Die Möglichmacher:innen - wenn Wien im Rampenlicht steht

Sie stehen bei Events abseits des Scheinwerferlichts, doch ihr Engagement macht die perfekte Veranstaltung erst möglich. Im Jahr des Eurovision Song Contest in Wien würdigen wir all jene Berufsgruppen, die im Hintergrund Großes leisten.

Es gibt diesen Moment, kurz bevor alles beginnt. Das Licht im Saal verändert sich, die Stimmen werden leiser. Irgendwo hinter der Bühne wird noch einmal tief durchgeatmet. Kabel liegen bereit, Headsets sitzen, Hände greifen routiniert ineinander. Dann setzt die Musik ein und für das Publikum beginnt ein Abend, der leicht, mühelos und groß wirkt. Was man nicht sieht: Für viele andere ist es der Höhepunkt von Wochen, manchmal Monaten, intensiver Arbeit.

Wenn Perfektion leise ist

Große Events haben eine besondere Eigenschaft: Je besser sie funktionieren, desto unsichtbarer wird die Arbeit dahinter. Alles scheint selbstverständlich. Die Abläufe greifen ineinander, als wäre es immer so gewesen. Doch diese Selbstverständlichkeit ist eine Illusion.

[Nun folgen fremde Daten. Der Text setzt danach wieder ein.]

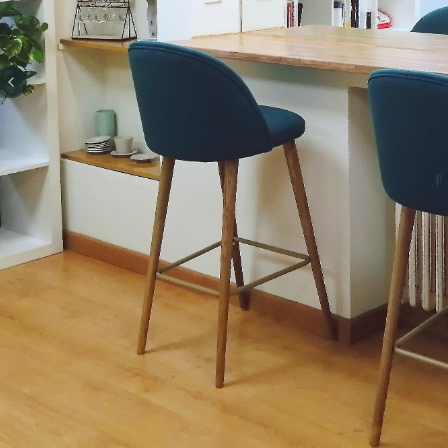
Previous slide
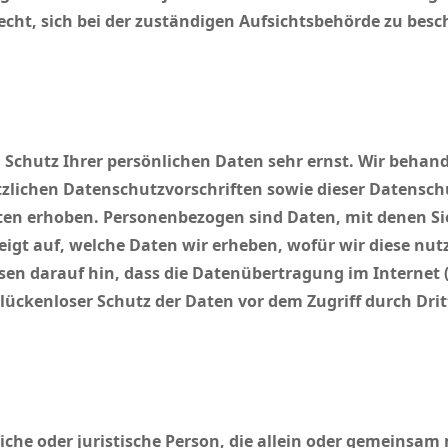
cht, sich bei der zuständigen Aufsichtsbehörde zu besc
n Schutz Ihrer persönlichen Daten sehr ernst. Wir beha
tzlichen Datenschutzvorschriften sowie dieser Datensch
en erhoben. Personenbezogen sind Daten, mit denen Sie 
igt auf, welche Daten wir erheben, wofür wir diese nut
sen darauf hin, dass die Datenübertragung im Internet (
lückenloser Schutz der Daten vor dem Zugriff durch Dritt
rliche oder juristische Person, die allein oder gemeinsa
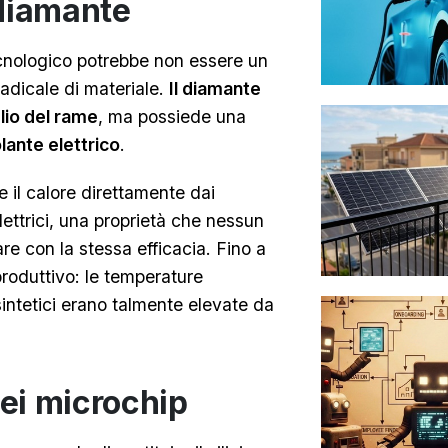
 diamante
ecnologico potrebbe non essere un
adicale di materiale.
Il diamante
lio del rame
, ma possiede una
olante elettrico
.
 il calore direttamente dai
elettrici, una proprietà che nessun
are con la stessa efficacia. Fino a
produttivo: le temperature
sintetici erano talmente elevate da
dei microchip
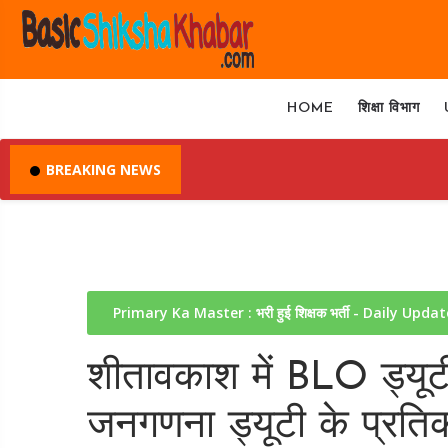
HOME
शिक्षा विभाग
BREAKING NEWS
Primary Ka Master : भरी हुई शिक्षक भर्ती - Daily Upda
शीतावकाश में BLO ड्यूटी
जनगणना ड्यूटी के प्रतिकर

Dahinter stehen Berufe und Menschen, die genau wissen, was sie tun und warum sie es tun. Sie übernehmen Verantwortung, ohne Applaus zu erwarten – Menschen, die früh zu arbeiten beginnen, spät aufhören und deren größte Anerkennung oft darin liegt, dass niemand merkt, wie viel sie leisten. Ohne sie gäbe es kein Rampenlicht, doch sie selbst stehen nicht darin. Denn niemand applaudiert dem reibungslosen Einlass. Wenige jubeln über perfekte Sicherheitsabläufe. Niemand bedankt sich spontan bei jenen, die im Hintergrund koordinieren, organisieren, absichern, verschönern, beruhigen. Und doch würde ohne sie alles stehen bleiben.
Michael Hitzler, blumenkultur © Privat

„Blüten und Event sind kein Gegensatz. Das Business-Event in der heutigen Form ist gekommen, um zu bleiben. Darum sind Momente wichtig, die alle Sinne des Gastes mit Farbe, Duft, Form und Haptik einer echten Blüte berühren. Nicht nur einmal wurde uns die Frage gestellt: ‚Are they real?‘ Natürlich echt! Aus unserer Gärtnerei, mit unseren Gefäßen und mit unserem Handwerk gestaltet. Das i-Tüpfelchen für jedes Event.“

- Michael Hitzler, blumenkultur

Das Uhrwerk hinter jedem Auftritt

Der ESC und jeder Event ist nicht lediglich eine Aneinanderreihung von Auftritten. Er ist ein komplexes Zusammenspiel aus Logistik, Technik, Organisation, Sicherheit und Service. Jeder Bereich ist auf den anderen angewiesen. Jede Verzögerung, jede Unachtsamkeit hätte spürbare Folgen. Genau deshalb braucht es Profis. Da gibt es etwa das Catering, das nicht nur Essen liefert, sondern Abläufe plant, Lieferketten koordiniert, Zeitfenster einhält und auf kurzfristige Änderungen reagieren muss, während im Vordergrund alles leicht und genussvoll wirkt.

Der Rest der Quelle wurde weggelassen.